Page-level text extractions
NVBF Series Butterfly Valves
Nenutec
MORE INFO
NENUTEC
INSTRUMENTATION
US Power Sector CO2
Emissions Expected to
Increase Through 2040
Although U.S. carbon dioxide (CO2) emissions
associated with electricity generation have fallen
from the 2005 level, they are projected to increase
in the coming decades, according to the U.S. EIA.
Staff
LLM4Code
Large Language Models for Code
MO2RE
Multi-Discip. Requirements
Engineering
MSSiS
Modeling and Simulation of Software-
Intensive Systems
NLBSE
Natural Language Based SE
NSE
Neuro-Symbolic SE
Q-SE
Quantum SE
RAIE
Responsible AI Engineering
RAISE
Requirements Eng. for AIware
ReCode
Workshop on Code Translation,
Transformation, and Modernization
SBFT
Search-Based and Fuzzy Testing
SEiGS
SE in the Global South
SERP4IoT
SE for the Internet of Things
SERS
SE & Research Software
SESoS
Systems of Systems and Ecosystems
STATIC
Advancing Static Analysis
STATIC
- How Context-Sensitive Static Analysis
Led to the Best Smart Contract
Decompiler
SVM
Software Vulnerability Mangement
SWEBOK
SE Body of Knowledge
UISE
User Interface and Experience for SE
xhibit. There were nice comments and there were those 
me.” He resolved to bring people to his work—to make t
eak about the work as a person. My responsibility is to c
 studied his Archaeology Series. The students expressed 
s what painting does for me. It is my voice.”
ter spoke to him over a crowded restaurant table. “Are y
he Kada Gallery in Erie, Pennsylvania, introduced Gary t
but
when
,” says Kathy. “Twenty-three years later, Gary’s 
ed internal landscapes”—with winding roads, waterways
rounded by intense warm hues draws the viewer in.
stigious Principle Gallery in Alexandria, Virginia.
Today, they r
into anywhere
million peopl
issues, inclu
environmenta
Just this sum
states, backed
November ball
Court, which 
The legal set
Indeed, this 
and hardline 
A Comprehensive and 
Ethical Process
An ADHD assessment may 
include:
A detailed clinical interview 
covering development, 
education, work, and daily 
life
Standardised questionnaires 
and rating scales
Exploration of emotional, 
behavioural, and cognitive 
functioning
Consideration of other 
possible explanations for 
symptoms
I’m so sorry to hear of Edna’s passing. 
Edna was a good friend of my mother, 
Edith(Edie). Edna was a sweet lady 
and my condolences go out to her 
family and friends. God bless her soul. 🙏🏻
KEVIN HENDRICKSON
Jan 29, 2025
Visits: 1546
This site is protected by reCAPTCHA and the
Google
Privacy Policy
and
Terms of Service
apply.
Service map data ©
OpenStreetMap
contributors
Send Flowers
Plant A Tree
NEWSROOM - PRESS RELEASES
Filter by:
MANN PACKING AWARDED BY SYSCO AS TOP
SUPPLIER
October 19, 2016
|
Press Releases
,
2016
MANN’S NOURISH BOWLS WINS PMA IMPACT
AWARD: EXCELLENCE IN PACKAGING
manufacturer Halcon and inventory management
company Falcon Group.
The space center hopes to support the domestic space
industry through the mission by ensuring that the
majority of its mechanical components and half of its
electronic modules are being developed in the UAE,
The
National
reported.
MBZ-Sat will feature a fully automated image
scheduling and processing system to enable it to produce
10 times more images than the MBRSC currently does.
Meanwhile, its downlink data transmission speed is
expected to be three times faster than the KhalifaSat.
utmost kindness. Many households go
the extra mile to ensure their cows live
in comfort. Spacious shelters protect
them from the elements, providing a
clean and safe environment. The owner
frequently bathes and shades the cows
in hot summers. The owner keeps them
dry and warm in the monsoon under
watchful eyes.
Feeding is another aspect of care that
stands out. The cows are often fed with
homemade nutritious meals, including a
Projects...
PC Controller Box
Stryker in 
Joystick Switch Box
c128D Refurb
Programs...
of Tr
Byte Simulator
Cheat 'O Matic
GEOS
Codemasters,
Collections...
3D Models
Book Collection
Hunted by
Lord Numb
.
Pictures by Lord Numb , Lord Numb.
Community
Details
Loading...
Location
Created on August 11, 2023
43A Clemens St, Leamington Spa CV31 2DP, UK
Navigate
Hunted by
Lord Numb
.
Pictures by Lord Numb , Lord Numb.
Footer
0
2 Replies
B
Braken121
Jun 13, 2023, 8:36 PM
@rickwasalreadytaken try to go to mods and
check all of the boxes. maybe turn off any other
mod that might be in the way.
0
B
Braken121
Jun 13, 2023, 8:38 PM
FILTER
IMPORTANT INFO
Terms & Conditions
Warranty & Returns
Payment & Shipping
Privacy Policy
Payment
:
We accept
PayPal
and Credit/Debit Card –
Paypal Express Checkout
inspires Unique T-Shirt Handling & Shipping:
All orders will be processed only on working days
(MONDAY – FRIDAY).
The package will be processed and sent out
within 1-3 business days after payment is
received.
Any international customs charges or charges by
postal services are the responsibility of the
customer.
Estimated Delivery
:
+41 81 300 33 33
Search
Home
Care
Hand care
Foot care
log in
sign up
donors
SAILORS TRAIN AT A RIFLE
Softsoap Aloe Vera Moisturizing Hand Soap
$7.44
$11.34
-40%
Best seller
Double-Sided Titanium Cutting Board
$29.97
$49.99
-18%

### [WHAT IS NEEDED]
Each line of the data above needs to be returned exactly.

### [WORKED SOLUTION]
NVBF Series Butterfly Valves
Nenutec
MORE INFO
NENUTEC
INSTRUMENTATION
US Power Sector CO2
Emissions Expected to
Increase Through 2040
Although U.S. carbon dioxide (CO2) emissions
associated with electricity generation have fallen
from the 2005 level, they are projected to increase
in the coming decades, according to the U.S. EIA.
Staff
LLM4Code
Large Language Models for Code
MO2RE
Multi-Discip. Requirements
Engineering
MSSiS
Modeling and Simulation of Software-
Intensive Systems
NLBSE
Natural Language Based SE
NSE
Neuro-Symbolic SE
Q-SE
Quantum SE
RAIE
Responsible AI Engineering
RAISE
Requirements Eng. for AIware
ReCode
Workshop on Code Translation,
Transformation, and Modernization
SBFT
Search-Based and Fuzzy Testing
SEiGS
SE in the Global South
SERP4IoT
SE for the Internet of Things
SERS
SE & Research Software
SESoS
Systems of Systems and Ecosystems
STATIC
Advancing Static Analysis
STATIC
- How Context-Sensitive Static Analysis
Led to the Best Smart Contract
Decompiler
SVM
Software Vulnerability Mangement
SWEBOK
SE Body of Knowledge
UISE
User Interface and Experience for SE
xhibit. There were nice comments and there were those 
me.” He resolved to bring people to his work—to make t
eak about the work as a person. My responsibility is to c
 studied his Archaeology Series. The students expressed 
s what painting does for me. It is my voice.”
ter spoke to him over a crowded restaurant table. “Are y
he Kada Gallery in Erie, Pennsylvania, introduced Gary t
but
when
,” says Kathy. “Twenty-three years later, Gary’s 
ed internal landscapes”—with winding roads, waterways
rounded by intense warm hues draws the viewer in.
stigious Principle Gallery in Alexandria, Virginia.
Today, they r
into anywhere
million peopl
issues, inclu
environmenta
Just this sum
states, backed
November ball
Court, which 
The legal set
Indeed, this 
and hardline 
A Comprehensive and 
Ethical Process
An ADHD assessment may 
include:
A detailed clinical interview 
covering development, 
education, work, and daily 
life
Standardised questionnaires 
and rating scales
Exploration of emotional, 
behavioural, and cognitive 
functioning
Consideration of other 
possible explanations for 
symptoms
I’m so sorry to hear of Edna’s passing. 
Edna was a good friend of my mother, 
Edith(Edie). Edna was a sweet lady 
and my condolences go out to her 
family and friends. God bless her soul. 🙏🏻
KEVIN HENDRICKSON
Jan 29, 2025
Visits: 1546
This site is protected by reCAPTCHA and the
Google
Privacy Policy
and
Terms of Service
apply.
Service map data ©
OpenStreetMap
contributors
Send Flowers
Plant A Tree
NEWSROOM - PRESS RELEASES
Filter by:
MANN PACKING AWARDED BY SYSCO AS TOP
SUPPLIER
October 19, 2016
|
Press Releases
,
2016
MANN’S NOURISH BOWLS WINS PMA IMPACT
AWARD: EXCELLENCE IN PACKAGING
manufacturer Halcon and inventory management
company Falcon Group.
The space center hopes to support the domestic space
industry through the mission by ensuring that the
majority of its mechanical components and half of its
electronic modules are being developed in the UAE,
The
National
reported.
MBZ-Sat will feature a fully automated image
scheduling and processing system to enable it to produce
10 times more images than the MBRSC currently does.
Meanwhile, its downlink data transmission speed is
expected to be three times faster than the KhalifaSat.
utmost kindness. Many households go
the extra mile to ensure their cows live
in comfort. Spacious shelters protect
them from the elements, providing a
clean and safe environment. The owner
frequently bathes and shades the cows
in hot summers. The owner keeps them
dry and warm in the monsoon under
watchful eyes.
Feeding is another aspect of care that
stands out. The cows are often fed with
homemade nutritious meals, including a
Projects...
PC Controller Box
Stryker in 
Joystick Switch Box
c128D Refurb
Programs...
of Tr
Byte Simulator
Cheat 'O Matic
GEOS
Codemasters,
Collections...
3D Models
Book Collection
Hunted by
Lord Numb
.
Pictures by Lord Numb , Lord Numb.
Community
Details
Loading...
Location
Created on August 11, 2023
43A Clemens St, Leamington Spa CV31 2DP, UK
Navigate
Hunted by
Lord Numb
.
Pictures by Lord Numb , Lord Numb.
Footer
0
2 Replies
B
Braken121
Jun 13, 2023, 8:36 PM
@rickwasalreadytaken try to go to mods and
check all of the boxes. maybe turn off any other
mod that might be in the way.
0
B
Braken121
Jun 13, 2023, 8:38 PM
FILTER
IMPORTANT INFO
Terms & Conditions
Warranty & Returns
Payment & Shipping
Privacy Policy
Payment
:
We accept
PayPal
and Credit/Debit Card –
Paypal Express Checkout
inspires Unique T-Shirt Handling & Shipping:
All orders will be processed only on working days
(MONDAY – FRIDAY).
The package will be processed and sent out
within 1-3 business days after payment is
received.
Any international customs charges or charges by
postal services are the responsibility of the
customer.
Estimated Delivery
:
+41 81 300 33 33
Search
Home
Care
Hand care
Foot care
log in
sign up
donors
SAILORS TRAIN AT A RIFLE
Softsoap Aloe Vera Moisturizing Hand Soap
$7.44
$11.34
-40%
Best seller
Double-Sided Titanium Cutting Board
$29.97
$49.99
-18%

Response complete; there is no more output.